Upside down cakes are seriously underrated, in my opinion. Baked in a single tin, requiring no frosting and a simple dollop of fresh cream on the side, this cake is perfect for a special occasion.

I have recipe tested this with several different types of citrus. The one that. by far, looks the prettiest is made with blood/cara cara oranges. Grapefruit, I found, is quite too bitter even with the sugar syrup. If you cannot find cara cara oranges, navel oranges will work just as well. Mandarins fall apart far too easily.

The cake that I have baked has a lovely hint of citrus as well, due to both the orange juice and rind in the recipe. The yogurt adds a level of moistness and ensures that the cake keeps for a few days. The cake has a bit more density than some of my other cakes, but that is needed to support the oranges. I have still managed to keep the moisture however by the inclusion of oil in the sponge.

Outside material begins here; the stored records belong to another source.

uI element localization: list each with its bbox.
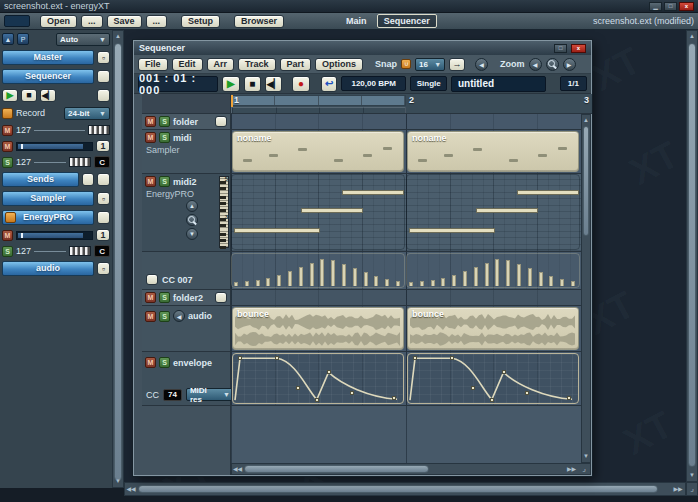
note-dash[interactable] [444,154,453,157]
note-dash[interactable] [558,147,567,150]
sends-button-1[interactable] [82,173,94,186]
envelope-node[interactable] [350,391,354,395]
right-scrollbar[interactable]: ▲ ▼ [686,30,698,482]
plugin-icon[interactable]: P [17,33,29,45]
note-dash[interactable] [363,154,372,157]
stop-icon[interactable]: ■ [21,89,37,102]
zoom-tool-icon[interactable] [546,58,559,71]
arrangement-audio-row[interactable]: bouncebounce [231,306,581,352]
cc-bar[interactable] [266,278,270,286]
note-dash[interactable] [418,159,427,162]
sends-strip[interactable]: Sends [2,172,79,187]
energypro-strip[interactable]: EnergyPRO [2,210,94,225]
mode-display[interactable]: Single [410,76,447,91]
folder-collapse-button[interactable] [215,292,227,303]
pan-slider[interactable] [34,251,66,252]
solo-button[interactable]: S [159,292,170,303]
cc-bar[interactable] [528,268,532,286]
rewind-icon[interactable]: ◀▏ [40,89,56,102]
cc-bar[interactable] [288,271,292,286]
cc-bar[interactable] [452,275,456,286]
pan-slider[interactable] [34,162,66,163]
arrangement-midi-row[interactable]: nonamenoname [231,130,581,174]
resize-grip[interactable]: ⌟ [579,464,589,474]
cc-bar[interactable] [364,272,368,286]
playhead[interactable] [231,95,233,107]
sampler-edit-button[interactable]: ▫ [97,192,110,205]
envelope-node[interactable] [315,398,319,402]
envelope-part[interactable] [232,353,404,404]
solo-button[interactable]: S [159,132,170,143]
envelope-part[interactable] [407,353,579,404]
cc-bar[interactable] [299,267,303,286]
scroll-up-icon[interactable]: ▲ [687,31,697,41]
sends-button-2[interactable] [97,173,110,186]
cc-bar[interactable] [431,280,435,286]
window-horizontal-scrollbar[interactable]: ◀◀ ▶▶ ⌟ [231,463,591,475]
zoom-out-icon[interactable]: ◀ [529,58,542,71]
tab-sequencer[interactable]: Sequencer [377,14,437,28]
menu-part[interactable]: Part [280,58,312,71]
track-header-envelope[interactable]: MSenvelope CC 74 MIDI res▼ [142,352,231,406]
note-dash[interactable] [298,148,307,151]
cc-bar[interactable] [539,272,543,286]
midi-part[interactable]: noname [407,131,579,172]
cc-bar[interactable] [549,276,553,286]
cc-bar[interactable] [441,278,445,286]
sequencer-edit-button[interactable] [97,70,110,83]
cc-mode-dropdown[interactable]: MIDI res▼ [186,388,234,401]
menu-arr[interactable]: Arr [207,58,235,71]
solo-button[interactable]: S [2,157,13,168]
envelope-node[interactable] [392,396,396,400]
cc-bar[interactable] [234,282,238,286]
cc-bar[interactable] [506,260,510,286]
instrument-name[interactable]: Sampler [142,145,230,155]
close-icon[interactable]: x [679,2,694,11]
mute-button[interactable]: M [145,116,156,127]
rewind-icon[interactable]: ◀▏ [265,76,282,92]
track-header-cc007[interactable]: CC 007 [142,252,231,290]
scrollbar-thumb[interactable] [114,43,122,481]
setup-button[interactable]: Setup [181,15,220,28]
mute-button[interactable]: M [2,125,13,136]
arrangement-cc-row[interactable] [231,252,581,290]
envelope-node[interactable] [296,386,300,390]
mute-button[interactable]: M [145,292,156,303]
mute-button[interactable]: M [2,141,13,152]
cc-bar[interactable] [560,279,564,286]
song-name-display[interactable]: untitled [451,76,546,92]
envelope-node[interactable] [525,391,529,395]
audio-edit-button[interactable]: ▫ [97,262,110,275]
envelope-node[interactable] [238,356,242,360]
zoom-in-icon[interactable]: ▶ [563,58,576,71]
tab-main[interactable]: Main [340,15,373,27]
envelope-node[interactable] [327,370,331,374]
speaker-icon[interactable]: ◀ [475,58,488,71]
cc-bar[interactable] [474,267,478,286]
mute-button[interactable]: M [145,176,156,187]
pianoroll-part[interactable] [406,174,580,250]
channel-number-button[interactable]: 1 [96,140,110,152]
note-dash[interactable] [269,154,278,157]
track-header-folder2[interactable]: MSfolder2 [142,290,231,306]
cc-bar[interactable] [256,280,260,286]
note-dash[interactable] [334,159,343,162]
mute-button[interactable]: M [145,311,156,322]
solo-button[interactable]: S [159,176,170,187]
minimize-icon[interactable]: ▁ [649,2,662,11]
save-more-button[interactable]: ... [146,15,168,28]
master-edit-button[interactable]: ▫ [97,51,110,64]
cc-bar[interactable] [571,281,575,286]
cc-part[interactable] [231,253,405,288]
scrollbar-thumb[interactable] [244,465,429,473]
open-button[interactable]: Open [40,15,77,28]
arrangement-pianoroll-row[interactable] [231,174,581,252]
sequencer-titlebar[interactable]: Sequencer □ x [134,41,591,55]
up-arrow-icon[interactable]: ▲ [2,33,14,45]
maximize-icon[interactable]: □ [664,2,677,11]
cc-bar[interactable] [310,263,314,286]
loop-region[interactable] [231,95,406,106]
play-icon[interactable]: ▶ [2,89,18,102]
scrollbar-thumb[interactable] [138,485,658,493]
play-icon[interactable]: ▶ [222,76,239,92]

Whilst a dollop of whipped cream on the side is a perfect pairing for this citrusy sponge, mixing some yogurt with icing sugar is also a lovely alternative. It is slightly tangy and cuts the sweetness of the cake. The next time you are looking to bake a celebration cake, perhaps try this for a more unconventional alternative.

If you make this recipe, please share it with me by tagging me on Instagram @adventureswithsugar or on Facebook at Adventures with Sugar.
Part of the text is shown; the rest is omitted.